Even though they say cell phones are common with their younger kids, Boys and Girls Club employees say you won't see kids playing with them at the Place.
"With the bullying that happens now days, pictures being posted to certain web sites and things like that, we try to stay away from that," Bryant said.
We also talked to some parents, teachers and kids. Some kids say they got their first cell phone as young as seven or as old as 14.
Elementary school teachers say they don't see kindergartners with cell phones, but by fifth grade, the devices are incredibly common.
All content © Copyright 2001 - 2014 WorldNow and KTTC, a Quincy station.

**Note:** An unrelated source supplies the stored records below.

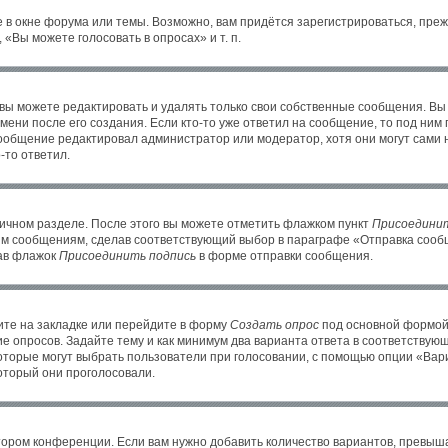
 в окне форума или темы. Возможно, вам придётся зарегистрироваться, пре
«Вы можете голосовать в опросах» и т. п.
ы можете редактировать и удалять только свои собственные сообщения. Вы
ени после его создания. Если кто-то уже ответил на сообщение, то под ним
 сообщение редактировал администратор или модератор, хотя они могут сами 
-то ответил.
личном разделе. После этого вы можете отметить флажком пункт
Присоединит
им сообщениям, сделав соответствующий выбор в параграфе «Отправка сообщ
рав флажок
Присоединить подпись
в форме отправки сообщения.
те на закладке или перейдите в форму
Создать опрос
под основной формой 
ие опросов. Задайте тему и как минимум два варианта ответа в соответствую
которые могут выбрать пользователи при голосовании, с помощью опции «Вари
оторый они проголосовали.
тором конференции. Если вам нужно добавить количество вариантов, превыш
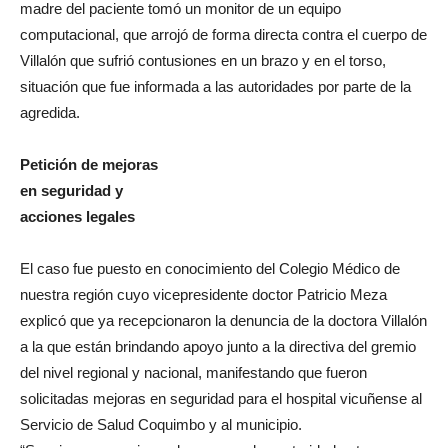
madre del paciente tomó un monitor de un equipo
computacional, que arrojó de forma directa contra el cuerpo de
Villalón que sufrió contusiones en un brazo y en el torso,
situación que fue informada a las autoridades por parte de la
agredida.
Petición de mejoras
en seguridad y
acciones legales
El caso fue puesto en conocimiento del Colegio Médico de
nuestra región cuyo vicepresidente doctor Patricio Meza
explicó que ya recepcionaron la denuncia de la doctora Villalón
a la que están brindando apoyo junto a la directiva del gremio
del nivel regional y nacional, manifestando que fueron
solicitadas mejoras en seguridad para el hospital vicuñense al
Servicio de Salud Coquimbo y al municipio.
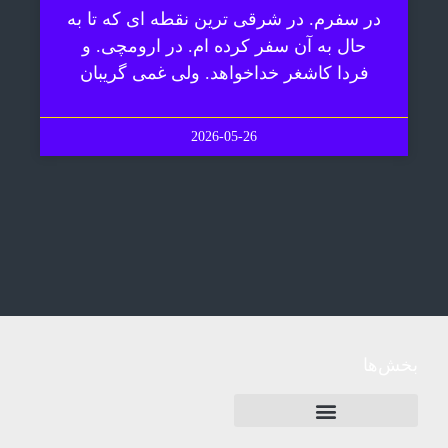
در سفرم. در شرقی ترین نقطه ای که تا به
حال به آن سفر کرده ام. در ارومچی. و
فردا کاشغر خداخواهد. ولی غمی گریبان
2026-05-26
بخش‌ها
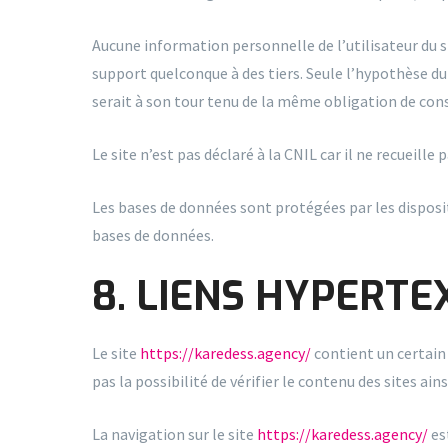
Aucune information personnelle de l’utilisateur du 
support quelconque à des tiers. Seule l’hypothèse du
serait à son tour tenu de la même obligation de conse
Le site n’est pas déclaré à la CNIL car il ne recueille
Les bases de données sont protégées par les dispositi
bases de données.
8. LIENS HYPERTE
Le site
https://karedess.agency/
contient un certain 
pas la possibilité de vérifier le contenu des sites ai
La navigation sur le site
https://karedess.agency/
est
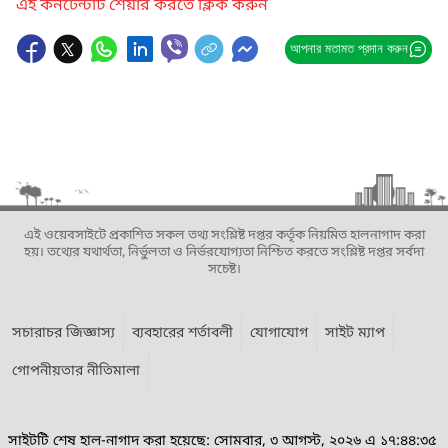
এই কনটেন্টটি শেয়ার করতে ক্লিক করুন
আপনার মতামত প্রদান করুন
এই ওয়েবসাইটে প্রকাশিত সকল তথ্য সংশ্লিষ্ট দপ্তর কর্তৃক নিয়মিত হালনাগাদ করা
হয়। তথ্যের যথার্থতা, নির্ভুলতা ও নির্ভরযোগ্যতা নিশ্চিত করতে সংশ্লিষ্ট দপ্তর সর্বদা
সচেষ্ট।
সচারাচর জিজ্ঞাস্য
ব্যবহারের শর্তাবলী
যোগাযোগ
সাইট ম্যাপ
গোপনীয়তার নীতিমালা
সাইটটি শেষ হাল-নাগাদ করা হয়েছে: সোমবার, ৩ আগস্ট, ২০২৬ এ ১৭:৪৪:৩৫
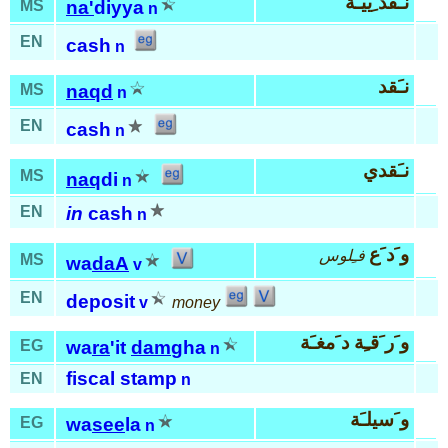
نـَقد ِييـَة
MS
na'
diyya
n
EN
cash
n
نـَقد
MS
naqd
n
EN
cash
n
نـَقدي
MS
naq
di
n
EN
in
cash
n
و َد َع
فـِلوس
MS
wa
daA
v
EN
deposit
v
money
و َر َقـِة د َمغـَة
EG
wa
ra
'it
dam
gha
n
fiscal stamp
EN
n
و َسيلـَة
EG
wa
see
la
n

Persons with disabilities who need assistance with issues relating to the content of this station's public inspection file should contact Administrative Assistant Jodi Neyens at (507) 280-5104. Questions or concerns relating to the accessibility of the FCC's online public file system should be directed to the FCC at 888-225-5322, at 888-835-5322 (TTY) or at firstname.lastname@example.org.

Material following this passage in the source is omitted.